A concern we now have is how we could have got the predictions so wrong. We have re-examined data and realised the significance of the information below:

Currently Working At Information from staff:

 

  Cycle 4 Cycle 5 Actual Result
Pupil Premium 41% 51% 39%
Non-Pipil Premium 59% 71% 62%
Gap 18% 20% 23%

 

 

Cycle 4 data was relatively accurate and cycle 5 data was not. Therefore using Cycle 4 data it is interesting to note that PP students performed 2% less well from that data in the real exams and non- PP students performed 5% better. There appears to be a direct link to resilience in the run up to the real exams (absence, parental support, anxiety) and we now feel a strong support package will have to be put in place for PP students in the run up to the GCSEs in 2016.

 

Financial Statement

 

Pupil Premium 2014 / 2015

Number of pupils eligible

420
Amount received per pupil £935
TOTAL  P Received £392,700

 

 

This funding was spent as follows:

Item / Project
Cost (£)
Objective

Staffing- PP Focused Time

£184,000

Staffing support from Assistant Principal PP, Head of lower school, Pastoral and Progress Managers in supporting PP improvements.

Staffing- TA Support English and Maths

£44,000

Full time TA support in English and Mathematics specifically focusing on the progress of disadvantaged students.

Staffing- Data Analysis

£15,500

Data Analyst to provide regular end of cycle pupil premium progress reports for the Headteacher.

Staffing- Nurture Unit

£13,000

High level pastoral I SEN Support.

Staffing- Pupil Welfare Officer

£4,000

Targeted contact with parents/carers of PP specific pupils. (0.5 Days per week)

Staffing- Accelerated Reader Programme

£13,800

Implemented from September 2012 enabling students who have not made the expected level of progress in reading and weaker readers more generally to make more rapid progress Implement 'Accelerated Reader' alongside inhouse reading schemes.

Interventions

£37,600

Interventions including, mentoring, anger management and counselling.
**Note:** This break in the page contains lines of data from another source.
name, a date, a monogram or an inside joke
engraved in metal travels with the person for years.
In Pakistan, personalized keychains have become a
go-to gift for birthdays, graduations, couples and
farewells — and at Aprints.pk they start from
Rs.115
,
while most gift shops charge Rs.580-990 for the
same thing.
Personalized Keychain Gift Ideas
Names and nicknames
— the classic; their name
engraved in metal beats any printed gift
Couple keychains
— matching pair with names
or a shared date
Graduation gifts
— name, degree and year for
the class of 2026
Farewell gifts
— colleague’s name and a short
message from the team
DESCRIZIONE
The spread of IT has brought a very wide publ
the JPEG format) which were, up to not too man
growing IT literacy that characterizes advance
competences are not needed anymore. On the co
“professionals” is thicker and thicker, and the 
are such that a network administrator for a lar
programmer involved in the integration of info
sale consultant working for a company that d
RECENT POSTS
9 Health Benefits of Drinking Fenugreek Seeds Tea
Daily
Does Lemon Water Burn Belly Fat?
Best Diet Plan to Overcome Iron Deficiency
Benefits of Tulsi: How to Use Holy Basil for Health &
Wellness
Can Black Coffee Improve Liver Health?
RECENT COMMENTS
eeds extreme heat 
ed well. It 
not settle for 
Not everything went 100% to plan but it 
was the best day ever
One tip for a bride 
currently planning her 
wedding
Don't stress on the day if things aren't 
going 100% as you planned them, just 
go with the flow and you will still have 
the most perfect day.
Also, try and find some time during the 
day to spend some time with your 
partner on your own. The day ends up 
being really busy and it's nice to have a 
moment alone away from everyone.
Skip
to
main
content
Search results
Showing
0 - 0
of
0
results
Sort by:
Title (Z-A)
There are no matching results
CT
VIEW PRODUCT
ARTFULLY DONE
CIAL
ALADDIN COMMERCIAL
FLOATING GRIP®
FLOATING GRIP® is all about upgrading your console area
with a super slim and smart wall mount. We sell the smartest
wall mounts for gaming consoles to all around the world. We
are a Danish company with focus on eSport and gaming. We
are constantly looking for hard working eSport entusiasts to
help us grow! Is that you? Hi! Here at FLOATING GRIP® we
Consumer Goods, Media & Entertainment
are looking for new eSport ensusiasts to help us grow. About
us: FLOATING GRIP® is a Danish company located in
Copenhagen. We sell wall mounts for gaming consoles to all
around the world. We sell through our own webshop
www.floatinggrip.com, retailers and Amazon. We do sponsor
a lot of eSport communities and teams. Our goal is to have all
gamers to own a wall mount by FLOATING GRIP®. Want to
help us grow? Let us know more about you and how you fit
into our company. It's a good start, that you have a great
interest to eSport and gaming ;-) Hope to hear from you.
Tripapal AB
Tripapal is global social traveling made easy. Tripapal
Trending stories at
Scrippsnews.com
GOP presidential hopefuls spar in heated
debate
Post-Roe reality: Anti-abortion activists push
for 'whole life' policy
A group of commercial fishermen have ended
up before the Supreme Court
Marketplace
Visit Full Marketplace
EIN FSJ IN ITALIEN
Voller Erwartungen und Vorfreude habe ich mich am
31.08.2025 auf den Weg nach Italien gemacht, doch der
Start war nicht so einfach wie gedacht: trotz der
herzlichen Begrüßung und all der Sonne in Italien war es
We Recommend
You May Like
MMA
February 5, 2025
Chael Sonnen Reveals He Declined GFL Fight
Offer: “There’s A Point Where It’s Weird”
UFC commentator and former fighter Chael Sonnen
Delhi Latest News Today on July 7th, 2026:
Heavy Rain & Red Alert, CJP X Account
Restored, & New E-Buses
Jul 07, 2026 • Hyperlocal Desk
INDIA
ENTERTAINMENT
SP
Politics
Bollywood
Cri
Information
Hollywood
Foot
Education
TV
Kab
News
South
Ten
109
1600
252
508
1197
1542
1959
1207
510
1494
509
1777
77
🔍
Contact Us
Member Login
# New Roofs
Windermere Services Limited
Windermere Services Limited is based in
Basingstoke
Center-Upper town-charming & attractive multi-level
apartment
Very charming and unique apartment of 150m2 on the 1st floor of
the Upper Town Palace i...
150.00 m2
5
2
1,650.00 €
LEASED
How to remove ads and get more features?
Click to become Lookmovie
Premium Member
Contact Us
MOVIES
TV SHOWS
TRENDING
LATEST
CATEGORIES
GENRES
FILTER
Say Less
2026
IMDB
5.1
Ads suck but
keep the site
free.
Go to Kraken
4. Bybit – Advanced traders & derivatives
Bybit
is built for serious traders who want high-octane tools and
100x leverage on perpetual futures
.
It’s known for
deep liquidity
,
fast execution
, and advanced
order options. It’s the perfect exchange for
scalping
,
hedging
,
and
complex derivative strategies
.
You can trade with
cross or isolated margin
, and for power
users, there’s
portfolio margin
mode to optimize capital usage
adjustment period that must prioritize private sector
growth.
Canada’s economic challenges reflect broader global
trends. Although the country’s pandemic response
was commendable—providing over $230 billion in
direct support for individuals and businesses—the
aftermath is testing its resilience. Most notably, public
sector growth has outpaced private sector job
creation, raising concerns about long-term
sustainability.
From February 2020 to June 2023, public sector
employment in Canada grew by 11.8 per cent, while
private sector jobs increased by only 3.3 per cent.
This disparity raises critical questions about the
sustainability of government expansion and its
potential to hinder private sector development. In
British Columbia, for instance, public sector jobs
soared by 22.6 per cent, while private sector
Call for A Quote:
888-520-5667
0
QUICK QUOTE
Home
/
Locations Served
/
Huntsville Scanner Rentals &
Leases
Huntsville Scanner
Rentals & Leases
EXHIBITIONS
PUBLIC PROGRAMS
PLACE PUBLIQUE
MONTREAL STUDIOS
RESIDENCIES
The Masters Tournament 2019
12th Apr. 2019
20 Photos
Additional schooling at Easter and on Saturday's during Spring term to ensure we are meeting the needs of disadvantaged students.

Music Lessons

£9,200

Free music lessons for disadvantaged pupils undertaking Music as a chosen subject.

Barwick Hall Programme

£9,600

3 additional weekend offsite tuition workshops targeted to improve results of disadvantaged pupils.

IT Subscriptions

£9,900

Accelerated Reader, Mint Class, Vision 2 Learn software subscriptions.

School Uniforms

£37,800

Support for families in need to purchase uniform and other curriculum related items so as to remove a key emotional and practical concern for students.

Educational Materials

£13,200

Includes educational equipment, ingredients for food tech, revisions guides, and course materials for PP students.

School Visit Contributions

£1,700

Contributions to school trips for PP students eligible to take part in specific trips.